# Pasture pigs.Can they share pasture with goats?



## shawncentpa (May 7, 2009)

We have pasture area for our Nubians. We are considering pastured pork, well one piglet for now. We were wondering if we would need separate pasture area for one pig or could it share with the goats?

Thanks


----------



## harplade (Jul 14, 2005)

our pigs are running freely around with goats. We do separate when there is an impending birth. I think the kids would be ok but not wanting to trust the pigs to not make a snack out of a newborn goat. 
We feed ours separately.


----------



## Oregon Julie (Nov 9, 2006)

The man I got my sheep from when I first moved to Oregon had an old sow who got a taste for lambs, not just new borns either. He saw her once with one eating it and assumed it had died and she was cleaning up. Then he saw her go after and catch a lamb before he could stop her. The old sow went away and any other pigs after that stayed in their own area away from the sheep. I am sure it works for lots of people and pigs, but I would be really ----ed if one of mine started doing that. I figure better safe then sorry.


----------



## shawncentpa (May 7, 2009)

harplade said:


> our pigs are running freely around with goats. We do separate when there is an impending birth. I think the kids would be ok but not wanting to trust the pigs to not make a snack out of a newborn goat.
> We feed ours separately.


What are you using for fencing? We use three strands of polywire, works just fine for the goats.


----------



## highlands (Jul 18, 2004)

We pasture our pigs with our sheep, chickens, ducks and geese. I would suggest separating the ewes during lambing for a week to give the lambs time to get on their feet.

Cheers

-Walter
Sugar Mountain Farm
Pastured Pigs, Sheep & Kids
in the mountains of Vermont
Read about our on-farm butcher shop project:
http://SugarMtnFarm.com/butchershop
http://SugarMtnFarm.com/csa


----------



## HeritagePigs (Aug 11, 2009)

Hogs will take a newborn kid. We put our does into a separate fenced paddock when they are ready to kid and don't let the kids back into the open range until they are weaned. This gives them time to develop the strength to keep away from the hogs.

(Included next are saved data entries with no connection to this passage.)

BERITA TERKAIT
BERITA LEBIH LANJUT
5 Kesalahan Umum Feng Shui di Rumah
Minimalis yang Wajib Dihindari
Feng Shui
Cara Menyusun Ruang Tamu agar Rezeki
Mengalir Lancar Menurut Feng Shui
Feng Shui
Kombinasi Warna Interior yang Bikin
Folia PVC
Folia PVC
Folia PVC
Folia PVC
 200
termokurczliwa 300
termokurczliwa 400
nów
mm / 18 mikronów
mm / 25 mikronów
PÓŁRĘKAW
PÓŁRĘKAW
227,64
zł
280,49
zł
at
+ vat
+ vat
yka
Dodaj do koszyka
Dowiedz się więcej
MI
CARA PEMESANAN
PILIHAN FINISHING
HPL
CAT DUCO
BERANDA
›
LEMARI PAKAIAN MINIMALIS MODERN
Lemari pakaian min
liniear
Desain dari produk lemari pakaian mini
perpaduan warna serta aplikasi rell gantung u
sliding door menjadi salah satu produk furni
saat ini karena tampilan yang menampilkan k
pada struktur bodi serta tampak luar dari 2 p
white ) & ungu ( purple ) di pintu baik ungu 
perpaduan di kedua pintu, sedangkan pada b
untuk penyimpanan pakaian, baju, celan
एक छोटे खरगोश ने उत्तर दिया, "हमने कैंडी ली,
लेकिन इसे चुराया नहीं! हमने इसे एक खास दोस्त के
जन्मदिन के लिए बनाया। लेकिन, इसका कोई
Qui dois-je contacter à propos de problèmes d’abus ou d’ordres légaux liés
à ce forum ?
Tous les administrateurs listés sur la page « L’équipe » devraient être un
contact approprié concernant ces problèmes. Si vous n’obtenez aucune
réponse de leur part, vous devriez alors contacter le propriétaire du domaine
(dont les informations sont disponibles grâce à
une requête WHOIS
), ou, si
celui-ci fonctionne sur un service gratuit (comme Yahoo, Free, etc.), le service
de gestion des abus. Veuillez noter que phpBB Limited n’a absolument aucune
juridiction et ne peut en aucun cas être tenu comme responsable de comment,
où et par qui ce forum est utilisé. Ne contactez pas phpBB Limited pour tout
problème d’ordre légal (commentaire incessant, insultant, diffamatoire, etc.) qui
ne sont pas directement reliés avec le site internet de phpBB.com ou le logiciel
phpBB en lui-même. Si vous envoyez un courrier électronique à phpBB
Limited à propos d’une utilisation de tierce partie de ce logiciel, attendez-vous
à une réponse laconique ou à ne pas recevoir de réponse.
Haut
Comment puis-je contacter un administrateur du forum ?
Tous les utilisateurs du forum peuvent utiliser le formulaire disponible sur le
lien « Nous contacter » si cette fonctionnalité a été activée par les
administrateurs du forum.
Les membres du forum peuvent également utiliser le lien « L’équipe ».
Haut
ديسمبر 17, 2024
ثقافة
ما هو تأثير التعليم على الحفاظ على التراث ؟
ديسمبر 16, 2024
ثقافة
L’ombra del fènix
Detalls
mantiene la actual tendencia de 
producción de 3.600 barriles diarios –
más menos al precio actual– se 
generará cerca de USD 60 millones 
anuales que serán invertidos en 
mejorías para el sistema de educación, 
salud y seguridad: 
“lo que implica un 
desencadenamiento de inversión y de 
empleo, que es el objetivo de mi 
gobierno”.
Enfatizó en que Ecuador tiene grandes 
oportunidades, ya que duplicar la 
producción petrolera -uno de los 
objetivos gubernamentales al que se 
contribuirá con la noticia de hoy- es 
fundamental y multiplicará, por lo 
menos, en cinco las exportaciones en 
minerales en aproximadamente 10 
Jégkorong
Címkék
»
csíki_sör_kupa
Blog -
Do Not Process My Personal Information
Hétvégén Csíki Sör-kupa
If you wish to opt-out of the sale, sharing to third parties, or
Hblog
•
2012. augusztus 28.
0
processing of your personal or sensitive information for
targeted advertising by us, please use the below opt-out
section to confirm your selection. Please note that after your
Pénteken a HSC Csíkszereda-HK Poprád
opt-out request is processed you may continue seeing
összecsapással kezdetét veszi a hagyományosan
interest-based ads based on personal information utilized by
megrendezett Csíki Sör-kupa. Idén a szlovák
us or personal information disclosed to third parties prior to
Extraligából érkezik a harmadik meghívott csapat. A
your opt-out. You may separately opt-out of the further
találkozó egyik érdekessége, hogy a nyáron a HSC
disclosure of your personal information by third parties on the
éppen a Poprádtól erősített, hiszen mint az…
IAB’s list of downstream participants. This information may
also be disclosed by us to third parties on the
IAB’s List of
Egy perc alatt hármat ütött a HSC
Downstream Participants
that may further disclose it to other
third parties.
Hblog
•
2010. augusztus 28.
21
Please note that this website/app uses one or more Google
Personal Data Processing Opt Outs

However, the best practice we have found is to run the goats trhough a paddock first and let the hogs follow them. The goats eat everything from about a foot up; the hogs then eat everything from a foot down. Also, unless you ring them, hogs will root the pasture and this wastes a lot of tall grass; better to let the goats eat that first.

Brian Wright
Large Black and Gloucestershire Old Spot hogs
Sustainable, Humane, Wholesome
HomegrownAcres.com


----------



## highlands (Jul 18, 2004)

Ringing is another of the intervention myths. We have never ringed our pigs and don't have a problem with rooting. Rooting is caused by a combination of miss-management of rotational grazing, soil type, wetness and browse cover. Pigs are more likely to root up brush roots, which is good. This helps to turn scruffy pasture into good pasture.

Cheers

-Walter
Sugar Mountain Farm
Pastured Pigs, Sheep & Kids
in the mountains of Vermont
Read about our on-farm butcher shop project:
http://SugarMtnFarm.com/butchershop
http://SugarMtnFarm.com/csa


----------



## HeritagePigs (Aug 11, 2009)

C'mon, Walter. "Myth"?

Ringing is an effective way to control rooting under those conditions where it causes an unacceptable problem (damage to pasture or forest; waste of forage; erosion). Perhaps rooting is not a problem for you but it has been a significant problem for many people. 

brian


----------



## Caprice Acres (Mar 6, 2005)

highlands said:


> Ringing is another of the intervention myths. We have never ringed our pigs and don't have a problem with rooting. Rooting is caused by a combination of miss-management of rotational grazing, soil type, wetness and browse cover. Pigs are more likely to root up brush roots, which is good. This helps to turn scruffy pasture into good pasture.
> 
> Cheers
> 
> ...


Goats need 'scruffy' pasture. They're browsers, not grazers. So, you'd be lessening your pasture quality... at least when it comes to goats.


----------



## highlands (Jul 18, 2004)

mygoat said:


> Goats need 'scruffy' pasture. They're browsers, not grazers. So, you'd be lessening your pasture quality... at least when it comes to goats.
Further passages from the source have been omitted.